Atalar kültünde ölen her atanın ruhu dolayısıyla mezarı kült konusu sayılmamakta, yalnızca saygıdeğer olanlar bu kültün konusu olmaktadır.

Genellikle geleneksel Türk din anlayışında ruhlar zoomorf (hayvan biçimli) tasavvur edilmiştir.

Bozkurta duyulan saygı ve bütün Türk hükümdarlarının kendilerini Aşine-Asena soyuna bağlamak istemeleri ata ruhlarının zoomorfik tasavvuru ile ilgisini gösteren en dikkat çekici örnektir.
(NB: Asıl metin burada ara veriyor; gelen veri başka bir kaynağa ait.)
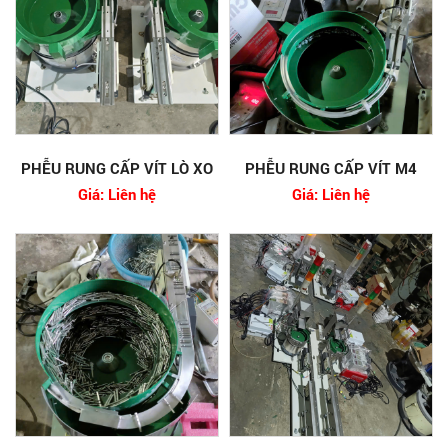
PHỄU RUNG CẤP VÍT LÒ XO
PHỄU RUNG CẤP VÍT M4
Giá: Liên hệ
Giá: Liên hệ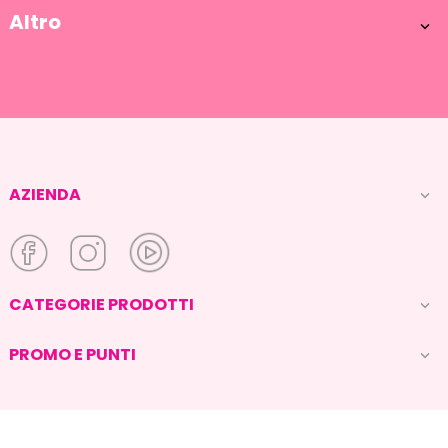
Altro

AZIENDA

CATEGORIE PRODOTTI

PROMO E PUNTI
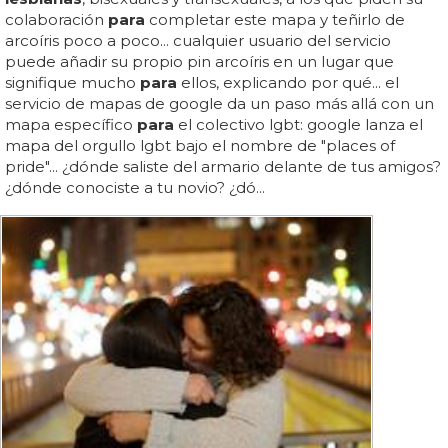
colaboración
para
completar este mapa y teñirlo de
arcoíris poco a poco... cualquier usuario del servicio
puede añadir su propio pin arcoíris en un lugar que
signifique mucho
para
ellos, explicando por qué... el
servicio de mapas de google da un paso más allá con un
mapa específico
para
el colectivo lgbt: google lanza el
mapa del orgullo lgbt bajo el nombre de "places of
pride"... ¿dónde saliste del armario delante de tus amigos?
¿dónde conociste a tu novio? ¿dó...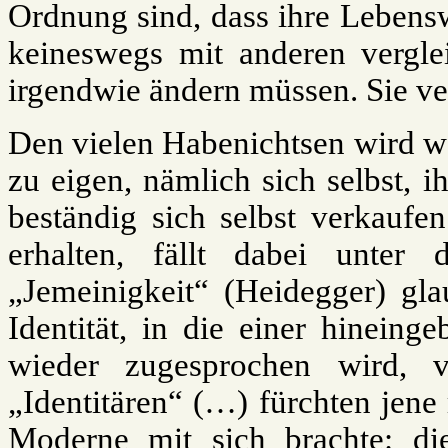
Ordnung sind, dass ihre Lebenswe
keineswegs mit anderen verglei
irgendwie ändern müssen. Sie ver
Den vielen Habenichtsen wird we
zu eigen, nämlich sich selbst, ih
beständig sich selbst verkaufe
erhalten, fällt dabei unter
„Jemeinigkeit“ (Heidegger) gla
Identität, in die einer hinein
wieder zugesprochen wird, 
„Identitären“ (…) fürchten jene r
Moderne mit sich brachte: die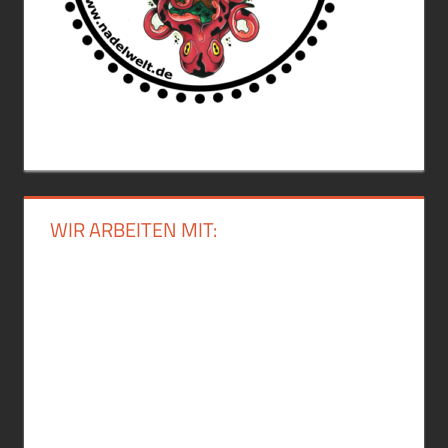
WIR ARBEITEN MIT: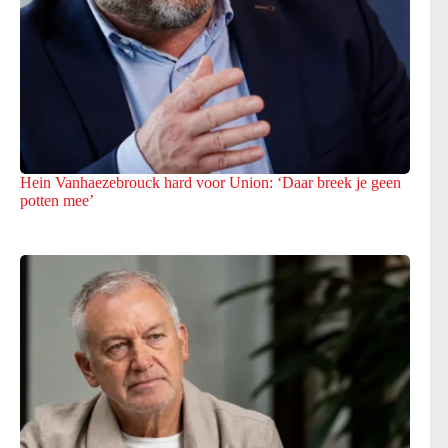
Hein Vanhaezebrouck hard voor Union: ‘Daar breek je geen
potten mee’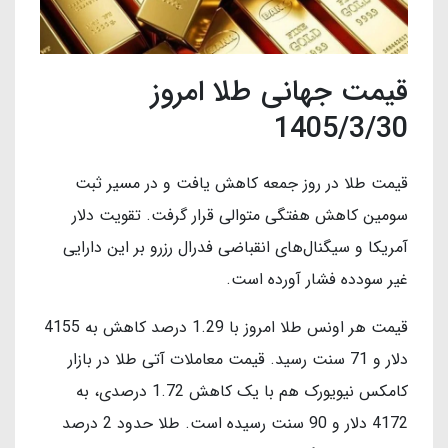
قیمت جهانی طلا امروز
1405/3/30
قیمت طلا در روز جمعه کاهش یافت و در مسیر ثبت
سومین کاهش هفتگی متوالی قرار گرفت. تقویت دلار
آمریکا و سیگنال‌های انقباضی فدرال رزرو بر این دارایی
غیر سودده فشار آورده است.
قیمت هر اونس طلا امروز با 1.29 درصد کاهش به 4155
دلار و 71 سنت رسید. قیمت معاملات آتی طلا در بازار
کامکس نیویورک هم با یک کاهش 1.72 درصدی، به
4172 دلار و 90 سنت رسیده است. طلا حدود 2 درصد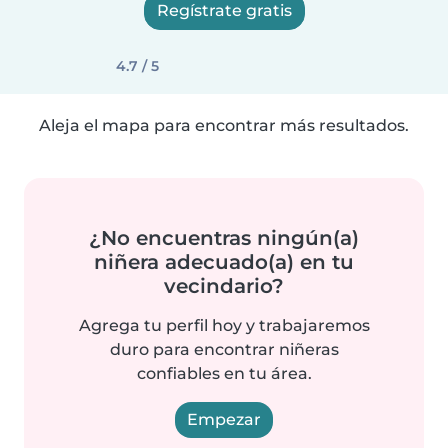
Regístrate gratis
4.7 / 5
Aleja el mapa para encontrar más resultados.
¿No encuentras ningún(a)
niñera adecuado(a) en tu
vecindario?
Agrega tu perfil hoy y trabajaremos
duro para encontrar niñeras
confiables en tu área.
Empezar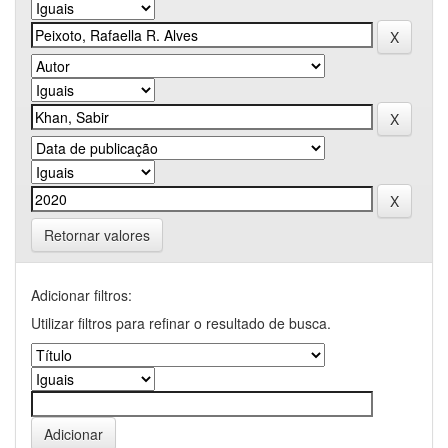
Retornar valores
Adicionar filtros:
Utilizar filtros para refinar o resultado de busca.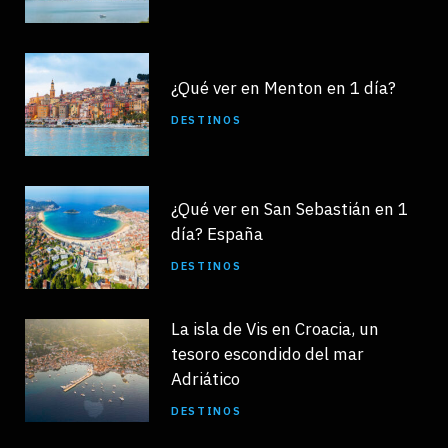
¿Qué ver en Menton en 1 día?
DESTINOS
¿Qué ver en San Sebastián en 1
día? España
DESTINOS
La isla de Vis en Croacia, un
tesoro escondido del mar
Adriático
DESTINOS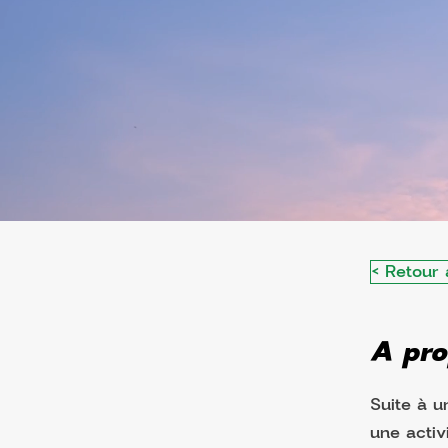
< Retour 
A pro
Suite à u
une activ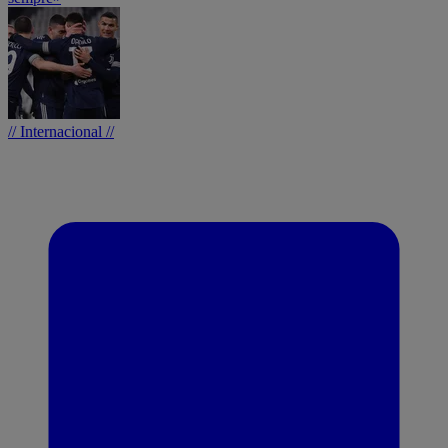
// Internacional //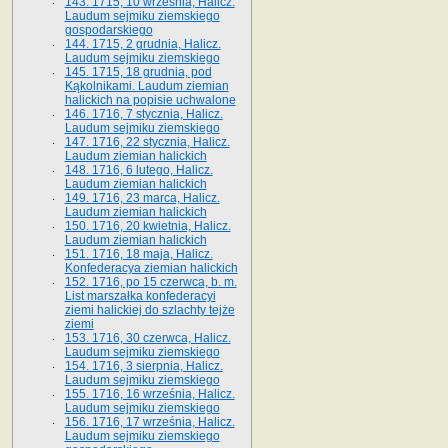
143. 1715, 10 września, Halicz.
Laudum sejmiku ziemskiego
gospodarskiego
144. 1715, 2 grudnia, Halicz.
Laudum sejmiku ziemskiego
145. 1715, 18 grudnia, pod
Kąkolnikami. Laudum ziemian
halickich na popisie uchwalone
146. 1716, 7 stycznia, Halicz.
Laudum sejmiku ziemskiego
147. 1716, 22 stycznia, Halicz.
Laudum ziemian halickich
148. 1716, 6 lutego, Halicz.
Laudum ziemian halickich
149. 1716, 23 marca, Halicz.
Laudum ziemian halickich
150. 1716, 20 kwietnia, Halicz.
Laudum ziemian halickich
151. 1716, 18 maja, Halicz.
Konfederacya ziemian halickich
152. 1716, po 15 czerwca, b. m.
List marszałka konfederacyi
ziemi halickiej do szlachty tejże
ziemi
153. 1716, 30 czerwca, Halicz.
Laudum sejmiku ziemskiego
154. 1716, 3 sierpnia, Halicz.
Laudum sejmiku ziemskiego
155. 1716, 16 września, Halicz.
Laudum sejmiku ziemskiego
156. 1716, 17 września, Halicz.
Laudum sejmiku ziemskiego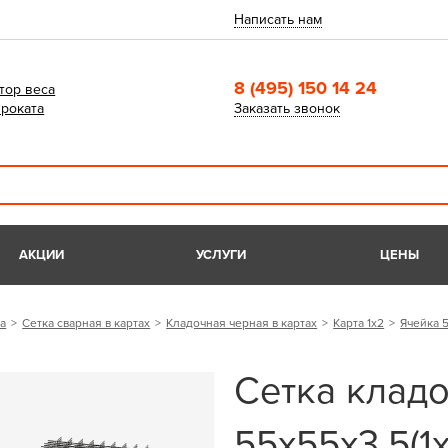
Написать нам
8 (495) 150 14 24
тор веса
роката
Заказать звонок
АКЦИИ
УСЛУГИ
ЦЕНЫ
а
Сетка сварная в картах
Кладочная черная в картах
Карта 1х2
Ячейка 
Сетка кладо
55х55х3,5(1х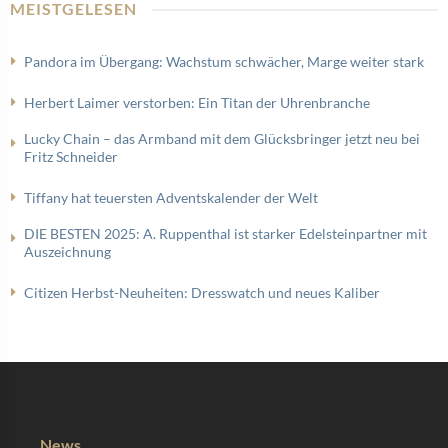
MEISTGELESEN
Pandora im Übergang: Wachstum schwächer, Marge weiter stark
Herbert Laimer verstorben: Ein Titan der Uhrenbranche
Lucky Chain – das Armband mit dem Glücksbringer jetzt neu bei
Fritz Schneider
Tiffany hat teuersten Adventskalender der Welt
DIE BESTEN 2025: A. Ruppenthal ist starker Edelsteinpartner mit
Auszeichnung
Citizen Herbst-Neuheiten: Dresswatch und neues Kaliber
News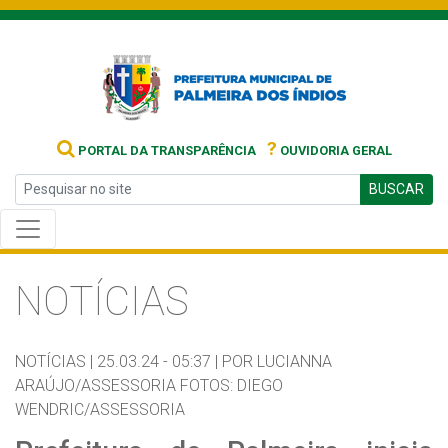
?
PORTAL DA TRANSPARÊNCIA
OUVIDORIA GERAL
BUSCAR
NOTÍCIAS
NOTÍCIAS |
25.03.24 - 05:37 |
POR LUCIANNA
ARAÚJO/ASSESSORIA FOTOS: DIEGO
WENDRIC/ASSESSORIA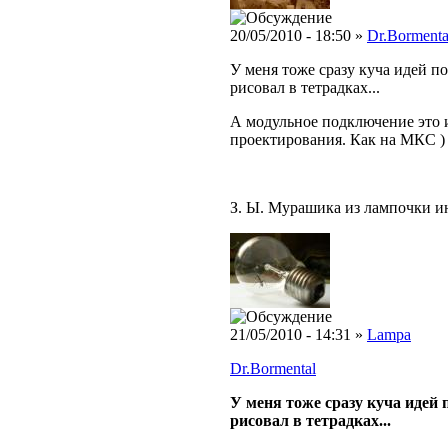
20/05/2010 - 18:50 »
Dr.Bormenta
У меня тоже сразу куча идей по
рисовал в тетрадках...
А модульное подключение это и
проектирования. Как на МКС )
З. Ы. Мурашика из лампочки и
21/05/2010 - 14:31 »
Lampa
Dr.Bormental
У меня тоже сразу куча идей 
рисовал в тетрадках...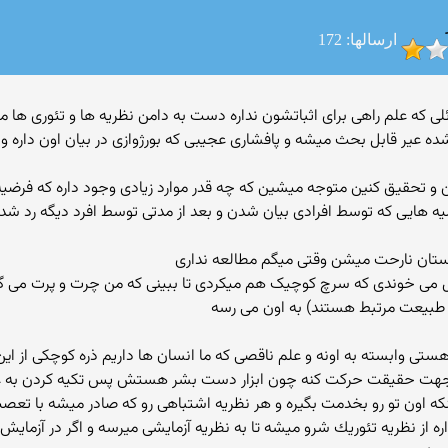
ارسالها: 172
ائلی كه علم راهی برای اثباتشون نداره دست به دامن نظریه ها و تئوری ها
شده عیر قابل بحث میشه و پافشاری عجیبی كه بورژوازی در بیان اون داره 
و تحقیق کنین متوجه میشین که چه قدر موارد زیادی وجود داره که فرضی
یه هایی که توسط افرادی بیان شدن و بعد از مدتی توسط افرد دیگه رد شدن
تان نارحت میشن وقتی میگم مطالعه نداری
 می خوندی که سرچ کوچیک هم میکردی تا ببینی که من چرت و پرت می گم
ه طبیعت مرتبط هستند) به اون می رسه
ه كه هستی وابسته به اونه و علم ناقصی كه ما انسان ها داریم ذره كوچكی از 
 جهت حقیقت حركت كنه چون ابزار دست بشر هستش پس تكیه كردن به عل
نكه اون تو رو بخدمت بگیره و هر نظریه اشتباهی رو كه صادر میشه با تعصب
ز نظریه تئوریك شرو میشه تا به نظریه آزمایشی میرسه و اگر در آزمایش 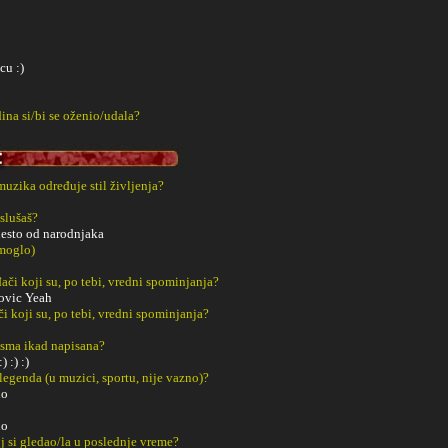
cu :)
ina si/bi se oženio/udala?
 muzika određuje stil življenja?
slušaš?
esto od narodnjaka
 moglo)
či koji su, po tebi, vredni spominjanja?
ovic Yeah
či koji su, po tebi, vredni spominjanja?
esma ikad napisana?
 :) :)
 legenda (u muzici, sportu, nije vazno)?
no
no
j si gledao/la u poslednje vreme?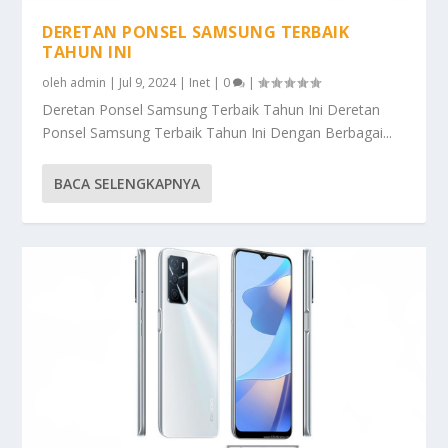
DERETAN PONSEL SAMSUNG TERBAIK
TAHUN INI
oleh
admin
|
Jul 9, 2024
|
Inet
|
0
|
Deretan Ponsel Samsung Terbaik Tahun Ini Deretan
Ponsel Samsung Terbaik Tahun Ini Dengan Berbagai...
BACA SELENGKAPNYA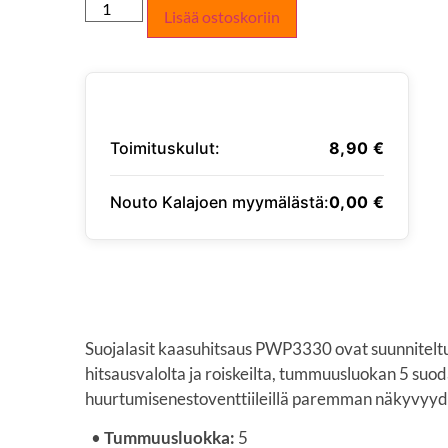
Lisää ostoskoriin
Toimituskulut:
8,90
€
Nouto Kalajoen myymälästä:
0,00
€
SYÖTÄ TOIMITUSOSOITE
Suojalasit kaasuhitsaus PWP3330 ovat suunnitelt
hitsausvalolta ja roiskeilta, tummuusluokan 5 suod
huurtumisenestoventtiileillä paremman näkyvyyd
•
Tummuusluokka:
5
Göktürkler, kurt menşe efsanesine bağlı olarak, büyük dinî törenlerini, demircilikle uğraştıkları Altay dağlarının bir vadisinde beylerin katılımıyla yaparlardı. Çin kaynaklarında

“ecdat mağarası” olarak belirtilen bu yer Türkler arasında Ergenekon adıyla bilinegelmiştir.

Menşe efsanesine göre Göktürk soyunun bekasını bir bozkurt sağlamış ve bu sebeple Türkler onu ata sayarak ona saygı duymuştur.

Kozmoloji ve Dünyanın Sonu:

Türklerin üniversalist kozmoloji anlayışına göre kâinat iki ana bölgeden oluşmuştur. Göktürk yazıtlarında bu ikili evren tasavvuru “Yukarıda mavi gök, aşağıda yağız yer” şeklinde belirtilmiştir. Bu anlayış Türk kültür tarihinde sembolik yansımasını yurt veya otağ adı verilen Türk çadırında bulmuştur. Bu çadır, üniversalist kozmoloji anlayışına uygun olarak kâinatın bir modeli ve bir tür mikrokozmostur.

Türk kozmolojisi, dünyanın merkezi ekseninin göğe ve yer altına ruhların inip çıkmalarına izin verecek bir delik niteliğinde tasavvur edilmektedir. Türk çadırındaki direk ve tepedeki duman çıkan delikle bu merkezi eksen ve delik temsil edilmektedir. Türkler dünyanın sonu veya diğer bir ifadeyle kıyamet konusuna daha az ilgi göstermiştir.

İbadet:

Türklerde törenler ilkbahar ve güz dönemlerinde düzenlendiğinden mevsim değişikliklerine göre gerçekleştirilmiştir. Türk çadırının Türklerde ibadet mekânı olarak kullanılması yanında Çin kaynakları Göktürklerde “Fu-yun-se” adı verilen ibadethanelerin bulunduğundan söz etmektedir.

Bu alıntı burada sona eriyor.